[Start of section]
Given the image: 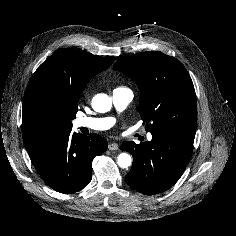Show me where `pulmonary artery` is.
I'll list each match as a JSON object with an SVG mask.
<instances>
[{"label": "pulmonary artery", "instance_id": "pulmonary-artery-1", "mask_svg": "<svg viewBox=\"0 0 236 236\" xmlns=\"http://www.w3.org/2000/svg\"><path fill=\"white\" fill-rule=\"evenodd\" d=\"M133 99V92L124 87L116 88L112 92V102L118 112L123 111ZM115 123V119L112 117L94 118V117H82L75 121L76 128H88L92 130H107ZM148 138L151 139V134H148Z\"/></svg>", "mask_w": 236, "mask_h": 236}]
</instances>
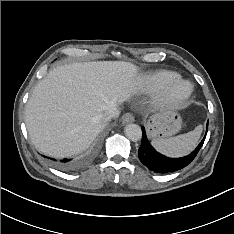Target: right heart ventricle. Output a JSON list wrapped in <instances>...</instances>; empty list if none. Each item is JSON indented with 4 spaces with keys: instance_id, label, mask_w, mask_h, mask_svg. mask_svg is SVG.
Listing matches in <instances>:
<instances>
[{
    "instance_id": "obj_1",
    "label": "right heart ventricle",
    "mask_w": 234,
    "mask_h": 234,
    "mask_svg": "<svg viewBox=\"0 0 234 234\" xmlns=\"http://www.w3.org/2000/svg\"><path fill=\"white\" fill-rule=\"evenodd\" d=\"M178 75L172 71L159 70L144 75L140 79V85L145 90H154L165 86L170 81L176 79Z\"/></svg>"
}]
</instances>
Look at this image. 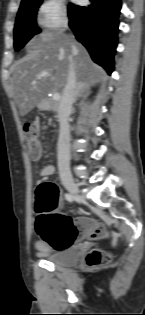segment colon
<instances>
[{"label":"colon","instance_id":"obj_1","mask_svg":"<svg viewBox=\"0 0 145 315\" xmlns=\"http://www.w3.org/2000/svg\"><path fill=\"white\" fill-rule=\"evenodd\" d=\"M24 135L31 155L39 158L41 146L37 130L33 124L23 126ZM60 203L58 186L53 182H43L36 189L35 211L36 231L43 241L59 250L71 246L78 239L101 238L106 235L104 226L97 221L81 217H71L57 211ZM109 258L100 250L91 251L86 262L89 266H99Z\"/></svg>","mask_w":145,"mask_h":315}]
</instances>
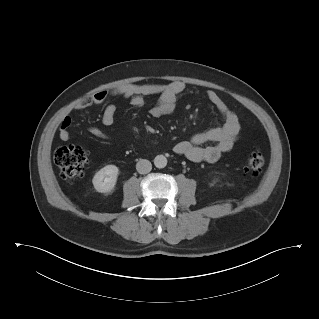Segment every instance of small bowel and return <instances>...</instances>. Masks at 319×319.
Listing matches in <instances>:
<instances>
[{
    "label": "small bowel",
    "instance_id": "c3829d8e",
    "mask_svg": "<svg viewBox=\"0 0 319 319\" xmlns=\"http://www.w3.org/2000/svg\"><path fill=\"white\" fill-rule=\"evenodd\" d=\"M185 89L186 84L179 80L169 83L124 84L95 92L79 101L75 105V109L85 110L94 105H102L111 96H122L129 99L133 106L141 107L144 105L147 96L158 95L157 103L151 109V114L158 118L165 117L174 112L177 98ZM207 97L215 110L222 116L223 124L199 131L193 134L190 139L177 142L173 148L176 154L194 162H216L219 160L232 150L241 130L238 116L229 109L215 91L209 90ZM115 115L116 106L114 104L106 105L101 116V123L106 127L113 125ZM71 125V117L65 116L58 131L61 141L70 139L69 129ZM89 132L97 138L109 139V136L98 126L90 127ZM208 142L215 144L205 146L204 144Z\"/></svg>",
    "mask_w": 319,
    "mask_h": 319
}]
</instances>
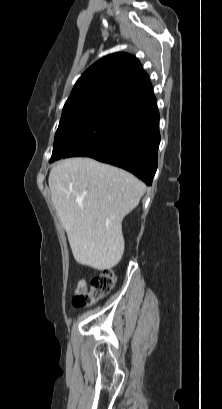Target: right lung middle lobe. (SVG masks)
Listing matches in <instances>:
<instances>
[{
  "label": "right lung middle lobe",
  "instance_id": "obj_1",
  "mask_svg": "<svg viewBox=\"0 0 222 409\" xmlns=\"http://www.w3.org/2000/svg\"><path fill=\"white\" fill-rule=\"evenodd\" d=\"M123 109L120 104H97L63 110L50 163L93 152Z\"/></svg>",
  "mask_w": 222,
  "mask_h": 409
}]
</instances>
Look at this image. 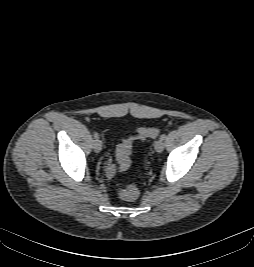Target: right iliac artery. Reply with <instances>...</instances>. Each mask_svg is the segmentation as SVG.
<instances>
[{
	"label": "right iliac artery",
	"mask_w": 254,
	"mask_h": 267,
	"mask_svg": "<svg viewBox=\"0 0 254 267\" xmlns=\"http://www.w3.org/2000/svg\"><path fill=\"white\" fill-rule=\"evenodd\" d=\"M93 136H94V138H96V139L99 137V135H98L97 132H94V133H93Z\"/></svg>",
	"instance_id": "obj_1"
}]
</instances>
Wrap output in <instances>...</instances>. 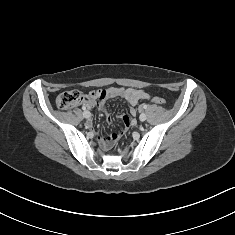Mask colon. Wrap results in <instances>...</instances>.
Returning a JSON list of instances; mask_svg holds the SVG:
<instances>
[{"label": "colon", "instance_id": "obj_1", "mask_svg": "<svg viewBox=\"0 0 235 235\" xmlns=\"http://www.w3.org/2000/svg\"><path fill=\"white\" fill-rule=\"evenodd\" d=\"M84 99V94L78 90H70L60 93L56 98V104L60 109H69L79 104ZM152 101L158 105H164L166 102L162 97L154 96ZM125 127H129L131 120L127 115L122 117ZM119 138L116 133L105 136L104 146L110 148Z\"/></svg>", "mask_w": 235, "mask_h": 235}]
</instances>
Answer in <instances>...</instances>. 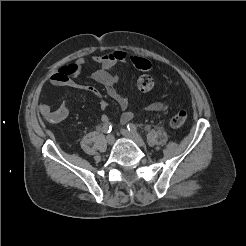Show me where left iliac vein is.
Listing matches in <instances>:
<instances>
[{"instance_id":"4c4485c4","label":"left iliac vein","mask_w":246,"mask_h":246,"mask_svg":"<svg viewBox=\"0 0 246 246\" xmlns=\"http://www.w3.org/2000/svg\"><path fill=\"white\" fill-rule=\"evenodd\" d=\"M120 132L124 137L134 141L139 147H144L145 143L137 133L130 132L127 129H121Z\"/></svg>"}]
</instances>
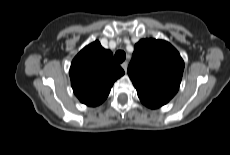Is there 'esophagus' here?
<instances>
[{"instance_id": "obj_1", "label": "esophagus", "mask_w": 230, "mask_h": 155, "mask_svg": "<svg viewBox=\"0 0 230 155\" xmlns=\"http://www.w3.org/2000/svg\"><path fill=\"white\" fill-rule=\"evenodd\" d=\"M121 67L123 68V70L126 72L127 71V67H128V62L125 61L121 64Z\"/></svg>"}]
</instances>
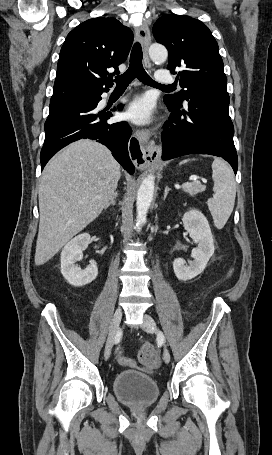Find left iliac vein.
Masks as SVG:
<instances>
[{
	"label": "left iliac vein",
	"mask_w": 272,
	"mask_h": 455,
	"mask_svg": "<svg viewBox=\"0 0 272 455\" xmlns=\"http://www.w3.org/2000/svg\"><path fill=\"white\" fill-rule=\"evenodd\" d=\"M142 328L144 331L149 333L156 332V323L151 316L147 314L144 315V322L142 324ZM163 359L165 363L170 362V353L166 346H164Z\"/></svg>",
	"instance_id": "left-iliac-vein-1"
}]
</instances>
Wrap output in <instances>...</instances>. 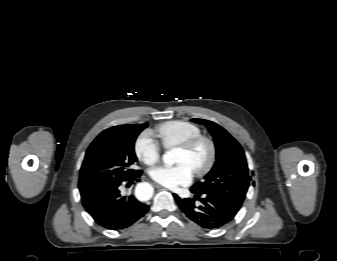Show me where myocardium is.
<instances>
[{"label":"myocardium","mask_w":337,"mask_h":261,"mask_svg":"<svg viewBox=\"0 0 337 261\" xmlns=\"http://www.w3.org/2000/svg\"><path fill=\"white\" fill-rule=\"evenodd\" d=\"M206 144L209 149V157L205 165L200 168H196L193 170L195 175L197 176H204L208 174L212 168L214 167L217 159V147L214 140L211 137L205 135H199L193 137L179 145V148L186 151L191 152L195 150L199 145Z\"/></svg>","instance_id":"1"}]
</instances>
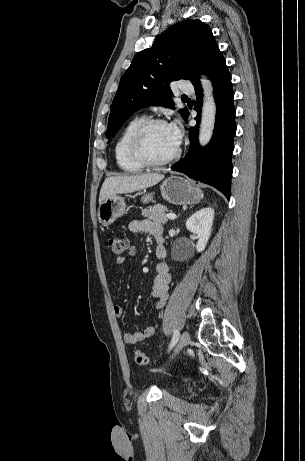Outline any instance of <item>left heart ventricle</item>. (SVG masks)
Returning <instances> with one entry per match:
<instances>
[{
	"label": "left heart ventricle",
	"mask_w": 305,
	"mask_h": 461,
	"mask_svg": "<svg viewBox=\"0 0 305 461\" xmlns=\"http://www.w3.org/2000/svg\"><path fill=\"white\" fill-rule=\"evenodd\" d=\"M177 147L171 139L168 125H157L149 129L143 142L145 155L154 161L171 156Z\"/></svg>",
	"instance_id": "1"
}]
</instances>
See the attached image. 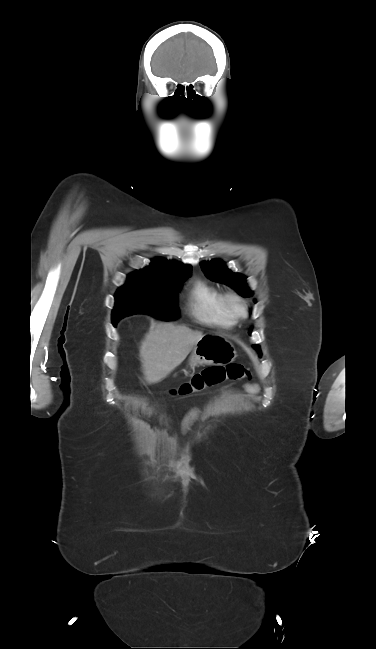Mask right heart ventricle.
Here are the masks:
<instances>
[{"label":"right heart ventricle","mask_w":376,"mask_h":649,"mask_svg":"<svg viewBox=\"0 0 376 649\" xmlns=\"http://www.w3.org/2000/svg\"><path fill=\"white\" fill-rule=\"evenodd\" d=\"M187 308L196 320L207 325L229 328L236 324L237 318L228 310L224 293L204 280L191 285Z\"/></svg>","instance_id":"1"}]
</instances>
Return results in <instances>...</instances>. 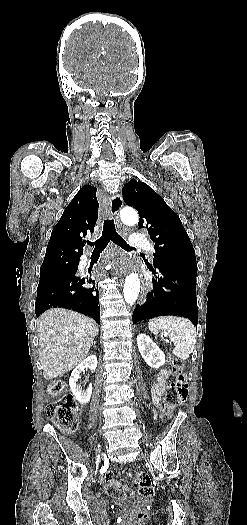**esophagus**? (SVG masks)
<instances>
[{
	"label": "esophagus",
	"mask_w": 247,
	"mask_h": 525,
	"mask_svg": "<svg viewBox=\"0 0 247 525\" xmlns=\"http://www.w3.org/2000/svg\"><path fill=\"white\" fill-rule=\"evenodd\" d=\"M110 200V211L115 216L116 220H119V211L123 206V199L122 196L119 193L112 194L109 197ZM124 265H127V262H124ZM125 270H128V273H136V276L141 280L139 282V285H142L141 292H140V305H143L146 301V292L147 287L145 285V276H143V270L139 268L137 265L133 266V263H128V267H125Z\"/></svg>",
	"instance_id": "1"
}]
</instances>
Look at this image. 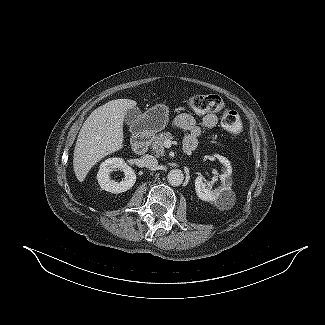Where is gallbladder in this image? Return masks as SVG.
Listing matches in <instances>:
<instances>
[{
	"label": "gallbladder",
	"mask_w": 325,
	"mask_h": 325,
	"mask_svg": "<svg viewBox=\"0 0 325 325\" xmlns=\"http://www.w3.org/2000/svg\"><path fill=\"white\" fill-rule=\"evenodd\" d=\"M141 112L138 107H133L131 109H128V111L125 114V122L128 125H132L140 116Z\"/></svg>",
	"instance_id": "bac80fb5"
}]
</instances>
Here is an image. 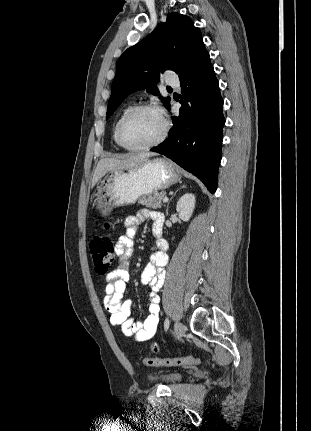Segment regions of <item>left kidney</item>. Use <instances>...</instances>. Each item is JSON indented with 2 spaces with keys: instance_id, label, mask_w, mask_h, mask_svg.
<instances>
[{
  "instance_id": "1",
  "label": "left kidney",
  "mask_w": 311,
  "mask_h": 431,
  "mask_svg": "<svg viewBox=\"0 0 311 431\" xmlns=\"http://www.w3.org/2000/svg\"><path fill=\"white\" fill-rule=\"evenodd\" d=\"M195 204L196 200L194 194H184V196H181L176 206V212L180 219H183V221H189L195 210Z\"/></svg>"
}]
</instances>
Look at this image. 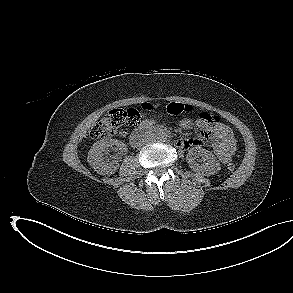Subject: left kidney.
Segmentation results:
<instances>
[{"mask_svg": "<svg viewBox=\"0 0 293 293\" xmlns=\"http://www.w3.org/2000/svg\"><path fill=\"white\" fill-rule=\"evenodd\" d=\"M199 157H202L204 163L198 161ZM186 159L193 171L206 176L214 175L220 170V163L213 153L200 147L191 148Z\"/></svg>", "mask_w": 293, "mask_h": 293, "instance_id": "left-kidney-1", "label": "left kidney"}]
</instances>
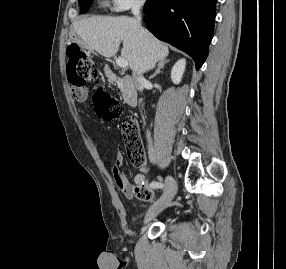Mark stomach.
<instances>
[{
  "instance_id": "0dacf381",
  "label": "stomach",
  "mask_w": 286,
  "mask_h": 269,
  "mask_svg": "<svg viewBox=\"0 0 286 269\" xmlns=\"http://www.w3.org/2000/svg\"><path fill=\"white\" fill-rule=\"evenodd\" d=\"M70 39H71L72 42H76V43H78V44L81 45V46L84 45L83 40H82L81 38L75 36V35H72V36L70 37Z\"/></svg>"
}]
</instances>
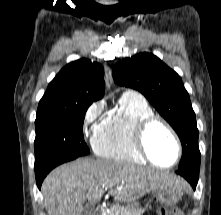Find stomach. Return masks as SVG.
<instances>
[{"mask_svg": "<svg viewBox=\"0 0 221 215\" xmlns=\"http://www.w3.org/2000/svg\"><path fill=\"white\" fill-rule=\"evenodd\" d=\"M181 190L175 187H164L151 191V199L146 204V208H151V201L155 204L163 206H173L181 200ZM131 212L137 211V205L131 204L128 206Z\"/></svg>", "mask_w": 221, "mask_h": 215, "instance_id": "1", "label": "stomach"}]
</instances>
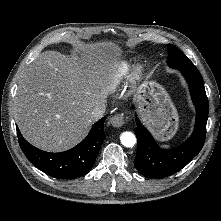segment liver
[End of section]
• _AIM OF THE TASK_
Copy exactly the lines from the one containing "Mark stomach." through the final line of the records above, both included, and leave out any pictures.

• _WRITTEN REPLY_
Mark stomach.
<instances>
[{
  "instance_id": "0dacf381",
  "label": "stomach",
  "mask_w": 286,
  "mask_h": 269,
  "mask_svg": "<svg viewBox=\"0 0 286 269\" xmlns=\"http://www.w3.org/2000/svg\"><path fill=\"white\" fill-rule=\"evenodd\" d=\"M70 39H71L72 42H76V43H78V44L81 45V46L84 45L83 40H82L81 38L75 36V35H72V36L70 37Z\"/></svg>"
}]
</instances>
Find stomach. Return masks as SVG.
<instances>
[{"mask_svg": "<svg viewBox=\"0 0 221 215\" xmlns=\"http://www.w3.org/2000/svg\"><path fill=\"white\" fill-rule=\"evenodd\" d=\"M181 190L175 187H164L151 191V199L146 204V208H151V201L155 204L163 206H173L181 200ZM131 212L137 211V205L131 204L128 206Z\"/></svg>", "mask_w": 221, "mask_h": 215, "instance_id": "1", "label": "stomach"}]
</instances>
segment liver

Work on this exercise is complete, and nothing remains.